A malware can take many forms, from simple viruses to Trojan can integrate the machine into a botnet, via the remote control tools (variants of Trojans, formerly Sub7, BO, more recently RAT or other webshell). This case therefore relates to a fraction of existing malware, also called "crimeware."
For MPack is not an isolated case: there are several toolkits available on the black market, as IcePack or TraficPro . In addition, prices may vary from $ 20 to several hundred $, which makes them very accessible. Worse, some tools are accompanied by a real customer service!SecurityFocus has published a very interesting interview with a developer MPack.
What we are interested in one way or the events above, certain elements stand out and appear relatively recurring. This is the case with the RBN, quoted example in this article .
The RBN or "Russian Business Network" is implicated in a lot of analysis, as a major source of illicit trafficking or various attacks. The previous article mentioned this: Closely tied to IS "(...) the Russian Business Network (RBN), Through Which Many Internet-based attacks take place today. The RBN HAS Become a virtual safe house for attacks out of Saint Petersburg, Russia, phishing Responsible for Reporting Products / Services, child pornography, and Other illicit operations (...)"
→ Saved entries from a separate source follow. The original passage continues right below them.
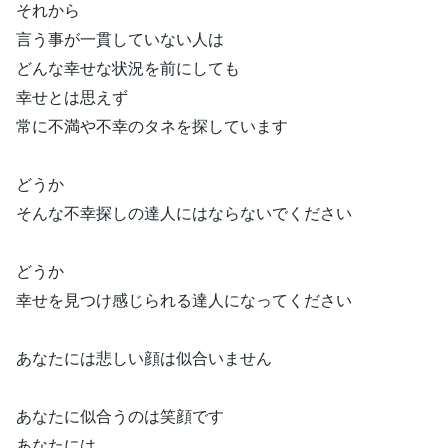
それから
言う事が一貫していない人は
どんな幸せな状況を前にしても
幸せとは思えず
常に不満や不幸のタネを探しています
どうか
そんな不幸探しの達人にはならないでください
どうか
幸せを見つけ感じられる達人になってください
あなたには悲しい顔は似合いません
あなたに似合うのは笑顔です
あなたには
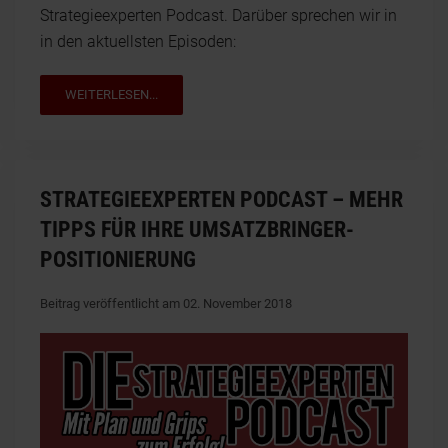
Strategieexperten Podcast. Darüber sprechen wir in
in den aktuellsten Episoden:
WEITERLESEN...
STRATEGIEEXPERTEN PODCAST – MEHR
TIPPS FÜR IHRE UMSATZBRINGER-
POSITIONIERUNG
Beitrag veröffentlicht am 02. November 2018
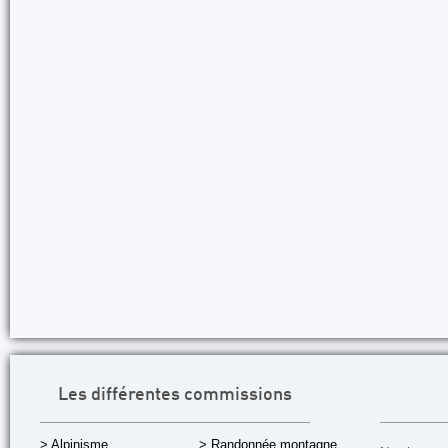
Les différentes commissions
> Alpinisme
> Randonnée montagne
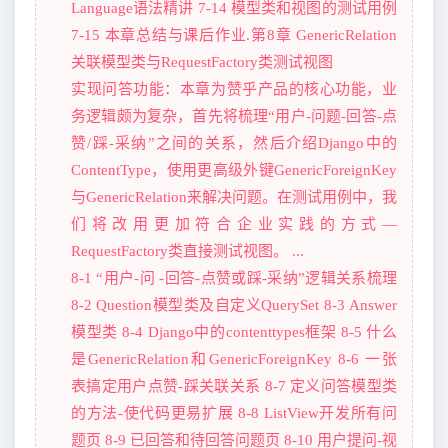
Language语法精讲 7-14 模型类和视图的测试用例
7-15 本章总结与课后作业.第8章 GenericRelation
关联模型类与RequestFactory类测试视图
实现问答功能：本章为赞乎产品的核心功能，业
务逻辑颇为复杂，首先将梳理“用户-问题-回答-点
赞/踩-采纳”之间的关系，然后介绍Django中的
ContentType，使用更高级外键GenericForeignKey
与GenericRelation来解决问题。在测试用例中，我
们将改用更加符合企业实践的方式—
RequestFactory类直接测试视图。 ...
8-1 “用户-问 -回答-点赞或踩-采纳”逻辑关系梳理
8-2 Question模型类及自定义QuerySet 8-3 Answer
模型类 8-4 Django中的contenttypes框架 8-5 什么
是GenericRelation和GenericForeignKey 8-6 一张
表搞定用户点赞-踩关联关系 8-7 定义问答模型类
的方法-使代码更易扩展 8-8 ListView开发所有问
题页 8-9 已回答和待回答问题页 8-10 用户提问-视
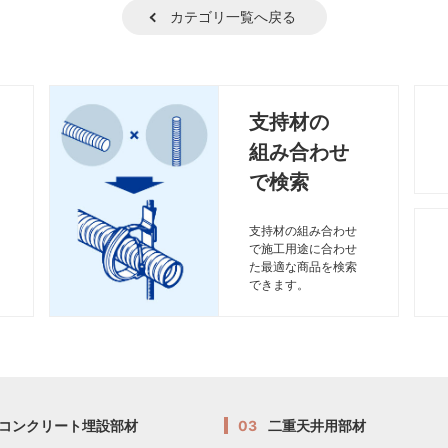
カテゴリ一覧へ戻る
支持材の
組み合わせ
で検索
支持材の組み合わせ
で施工用途に合わせ
た最適な商品を検索
できます。
コンクリート埋設部材
03
二重天井用部材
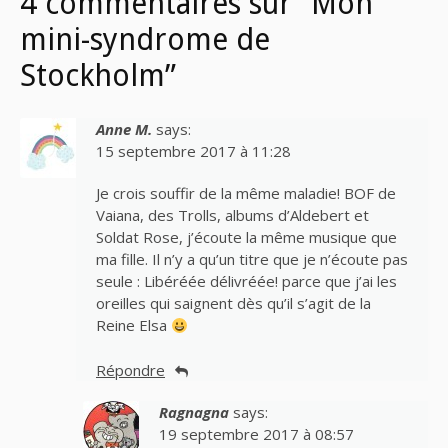
4 commentaires sur “Mon
mini-syndrome de
Stockholm”
Anne M.
says:
15 septembre 2017 à 11:28
Je crois souffir de la même maladie! BOF de
Vaiana, des Trolls, albums d’Aldebert et
Soldat Rose, j’écoute la même musique que
ma fille. Il n’y a qu’un titre que je n’écoute pas
seule : Libéréée délivréée! parce que j’ai les
oreilles qui saignent dès qu’il s’agit de la
Reine Elsa
Répondre
Ragnagna
says:
19 septembre 2017 à 08:57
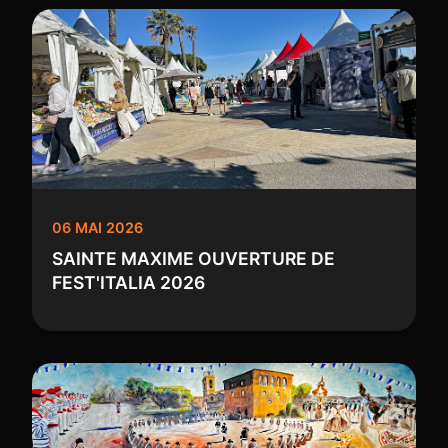
06 MAI 2026
SAINTE MAXIME OUVERTURE DE
FEST'ITALIA 2026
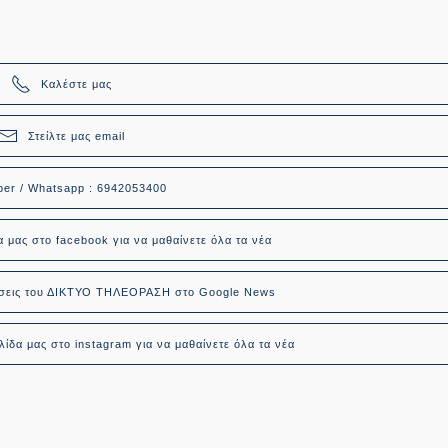
Καλέστε μας
Στείλτε μας email
ber / Whatsapp : 6942053400
α μας στο facebook για να μαθαίνετε όλα τα νέα
δήσεις του ΔΙΚΤΥΟ ΤΗΛΕΟΡΑΣΗ στο Google News
ίδα μας στο instagram για να μαθαίνετε όλα τα νέα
The same source (iDefense) is quoted in an another article : "An Organized Crime Network is Distributing malware That Takes advantage of rootkits and a state-of-the-art HTML injection to phish Consumers As They browse the web, According To a new report from VeriSign's iDefense Labs. The malware code Operates from an IP address registered to the Russian Business Network (RBN). As a result, network traffic monitoring iDefense Advised to the remote RBN server at the IP address 18.104.22.168 to look for suspicious activity related to the attack. This Is not The First Time RBN Struck HAS innocent users. The address and the group Were Responsible for the Corpse Spyware Nuclear Grabber / Haxdoor attacks Conducted in January 2007. " - SC Magazine March 3, 2007
Once the RBN identified, it seems that increasingly make reference to events and information are quick to fall. So this article to a system administrator who attended a gang war between two digital Russian groups, MPack against Storm, zombies or recovered by the toolkit Mpack against the infected machines to Storm. Unverifiable story but so romantic ... Events are also listed, in French, to this address . Let us hope that the series has only just begun, and new adventures ahead.
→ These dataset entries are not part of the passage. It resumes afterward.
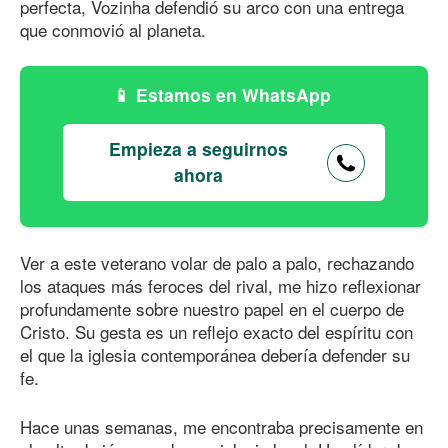
perfecta, Vozinha defendió su arco con una entrega
que conmovió al planeta.
Estamos en WhatsApp
Empieza a seguirnos
ahora
Ver a este veterano volar de palo a palo, rechazando
los ataques más feroces del rival, me hizo reflexionar
profundamente sobre nuestro papel en el cuerpo de
Cristo. Su gesta es un reflejo exacto del espíritu con
el que la iglesia contemporánea debería defender su
fe.
Hace unas semanas, me encontraba precisamente en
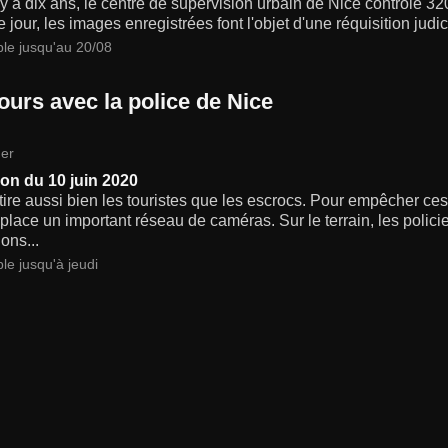
 y a dix ans, le centre de supervision urbain de Nice contrôle 3
jour, les images enregistrées font l'objet d'une réquisition judici
ble jusqu'au 20/08
ours avec la police de Nice
er
on du 10 juin 2020
tire aussi bien les touristes que les escrocs. Pour empêcher ces 
place un important réseau de caméras. Sur le terrain, les polici
ons...
le jusqu'à jeudi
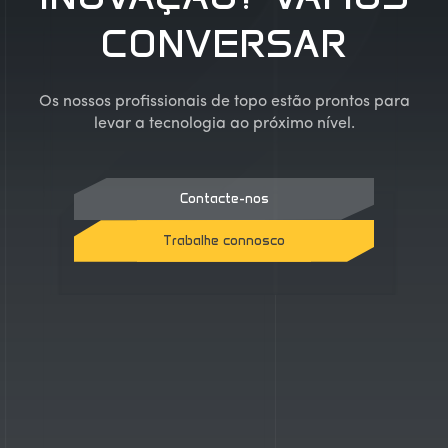
CONVERSAR
Os nossos profissionais de topo estão prontos para
levar a tecnologia ao próximo nível.
Contacte-nos
Trabalhe connosco
Contacte-nos
Trabalhe connosco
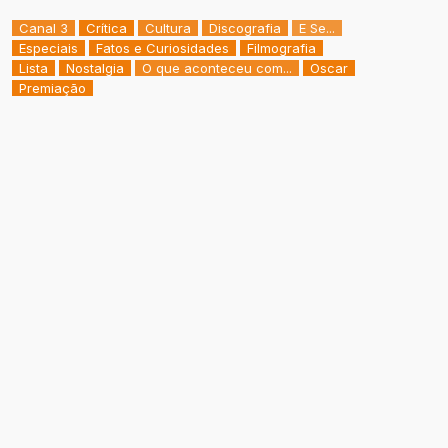
Canal 3
Crítica
Cultura
Discografia
E Se...
Especiais
Fatos e Curiosidades
Filmografia
Lista
Nostalgia
O que aconteceu com...
Oscar
Premiação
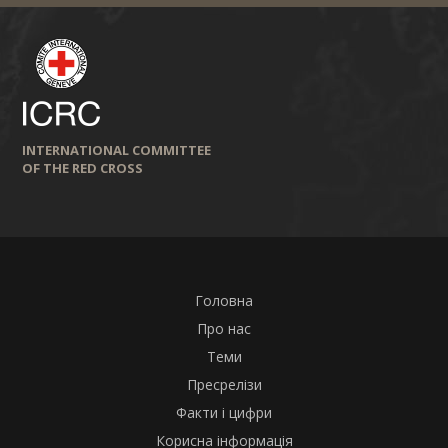
INTERNATIONAL COMMITTEE
OF THE RED CROSS
Головна
Про нас
Теми
Пресрелізи
Факти і цифри
Корисна інформація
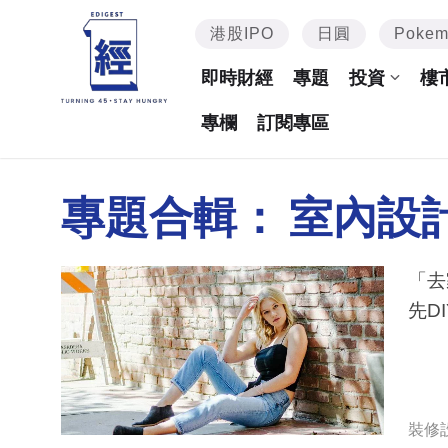
港股IPO
日圓
Poke
即時財經
專題
投資
樓
專欄
訂閱專區
專題合輯：
室內設
「去
先D
裝修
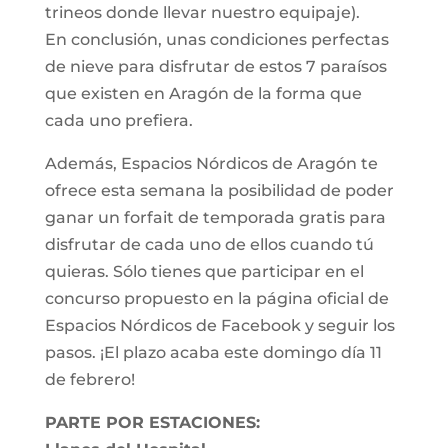
trineos donde llevar nuestro equipaje).
En conclusión, unas condiciones perfectas
de nieve para disfrutar de estos 7 paraísos
que existen en Aragón de la forma que
cada uno prefiera.
Además, Espacios Nórdicos de Aragón te
ofrece esta semana la posibilidad de poder
ganar un forfait de temporada gratis para
disfrutar de cada uno de ellos cuando tú
quieras. Sólo tienes que participar en el
concurso propuesto en la página oficial de
Espacios Nórdicos de Facebook y seguir los
pasos. ¡El plazo acaba este domingo día 11
de febrero!
PARTE POR ESTACIONES:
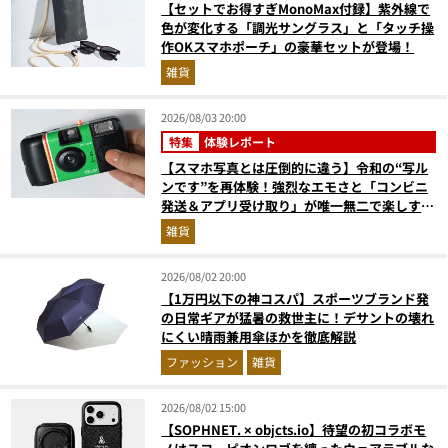
【セットでお得すぎMonoMax付録】紫外線で
色が変化する「調光サングラス」と「タッチ操
作OKスマホポーチ」の豪華セットが登場！
雑貨
2026/08/03 20:00
特集
体験レポート
【スマホ写真とは圧倒的に違う】令和の“写ル
ンです”を再体験！強烈なエモさと「コンビニ
発送＆アプリ受け取り」が唯一無二で楽しすぎ
た
雑貨
2026/08/02 20:00
【1万円以下の神コスパ】スポーツブランド発
の日常ギアが猛暑の救世主に！デサントの壊れ
にくい晴雨兼用傘ほかを徹底解説
ファッション
雑貨
2026/08/02 15:00
【SOPHNET. × objcts.io】待望の初コラボモ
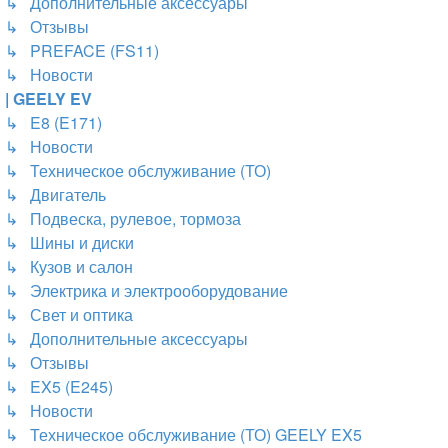
↳ Дополнительные аксессуары
↳ Отзывы
↳ PREFACE (FS11)
↳ Новости
| GEELY EV
↳ E8 (E171)
↳ Новости
↳ Техническое обслуживание (ТО)
↳ Двигатель
↳ Подвеска, рулевое, тормоза
↳ Шины и диски
↳ Кузов и салон
↳ Электрика и электрооборудование
↳ Свет и оптика
↳ Дополнительные аксессуары
↳ Отзывы
↳ EX5 (E245)
↳ Новости
↳ Техническое обслуживание (ТО) GEELY EX5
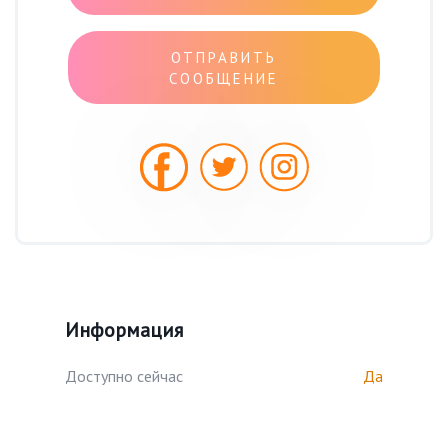
ОТПРАВИТЬ
СООБЩЕНИЕ
Информация
Доступно сейчас
Да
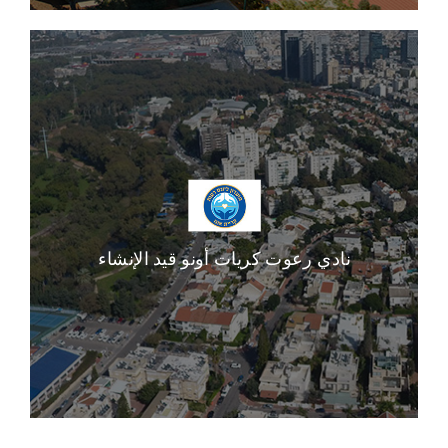
نادي رعوت كريات أونو قيد الإنشاء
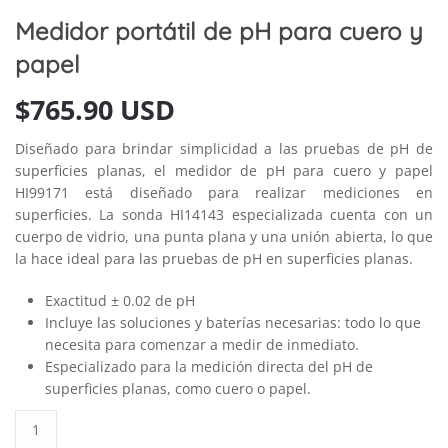
Medidor portátil de pH para cuero y
papel
$
765.90 USD
Diseñado para brindar simplicidad a las pruebas de pH de
superficies planas, el medidor de pH para cuero y papel
HI99171 está diseñado para realizar mediciones en
superficies. La sonda HI14143 especializada cuenta con un
cuerpo de vidrio, una punta plana y una unión abierta, lo que
la hace ideal para las pruebas de pH en superficies planas.
Exactitud ± 0.02 de pH
Incluye las soluciones y baterías necesarias: todo lo que
necesita para comenzar a medir de inmediato.
Especializado para la medición directa del pH de
superficies planas, como cuero o papel.
Medidor
portátil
This list of events only lists the most "popular" and not, as such, will be exhaustive or fully representative of the current world situation. Indeed, it should not overshadow the smaller conflicts that reflect less recent view, however, the existence of groups of smaller or lesser motivation: Middle East, Turkish hacker attacks against Sweden ... On the other hand, it is clear that all countries (almost) have recently launched an arms race for numerical logically follow the trend. Note for example the creation of specialized units ( Kore , Iran, Russia , etc.). not to mention greater efforts for the West, particularly the United States that have established secondary networks for secure and combine their actions ( JWICS , SIPRNET ,NIPRNet ...).
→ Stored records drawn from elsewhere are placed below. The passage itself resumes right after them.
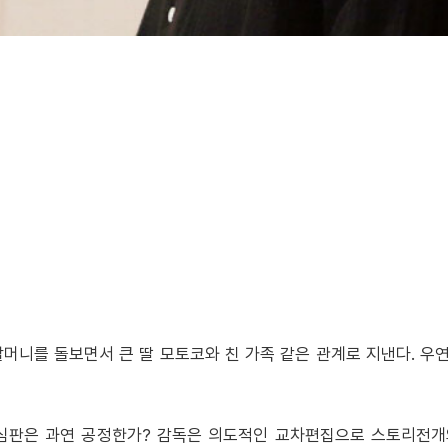
니를 돌보면서 큰 딸 모토코와 친 가족 같은 관계로 지낸다. 우
 심판은 과연 공정한가? 감독은 의도적인 교차편집으로 스토리전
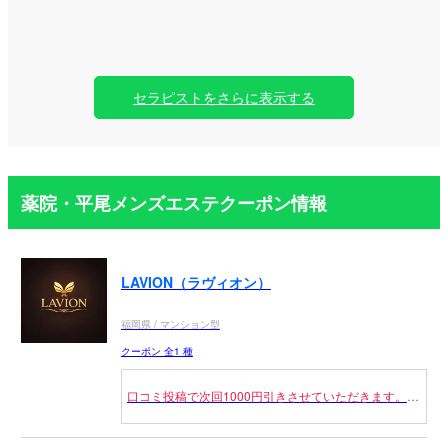
セラピストをさらに表示する
薬院・平尾メンズエステクーポン情報
LAVION（ラヴィオン）
福岡県 / マンション型
クーポン 全1 種
口コミ投稿で次回1000円引きさせていただきます。
もちろん併用可能でございますが、「70分10000円」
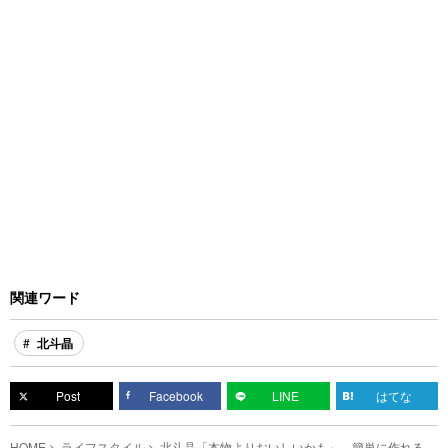
関連ワード
北斗晶
Post
Facebook
LINE
はてな
HOME
ライフスタイル
北斗晶「本物よりおいしいかも」 簡単に作れる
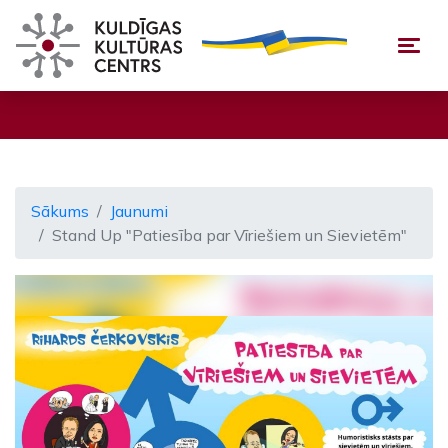
Togg
Sākums
Jaunumi
Stand Up "Patiesība par Vīriešiem un Sievietēm"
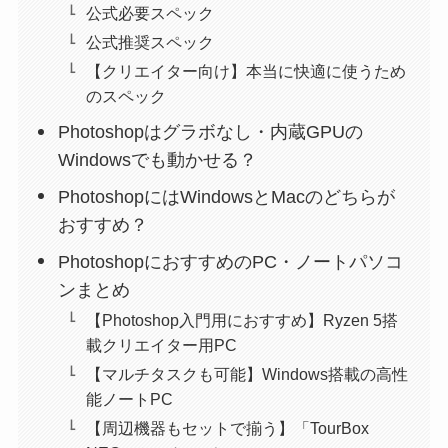
公式必要スペック
公式推奨スペック
【クリエイター向け】本当に快適に使うため
のスペック
Photoshopはグラボなし・内蔵GPUの
Windowsでも動かせる？
PhotoshopにはWindowsとMacのどちらが
おすすめ？
PhotoshopにおすすめのPC・ノートパソコ
ンまとめ
【Photoshop入門用におすすめ】Ryzen 5搭
載クリエイター用PC
【マルチタスクも可能】Windows搭載の高性
能ノートPC
【周辺機器もセットで揃う】「TourBox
Conclusion : The obvious conclusion of this paper is the democratization of the tools of attack, now accessible to everybody, and the expansion of a cybercrime that can protect itself while employing ever-increasing ways. This may sound alarmist, but is nothing but finally a logical evolution of the digital ecosystem like its natural counterpart. In two cases, in fact, note that the motives and objectives remain fully human, we can not expect different results.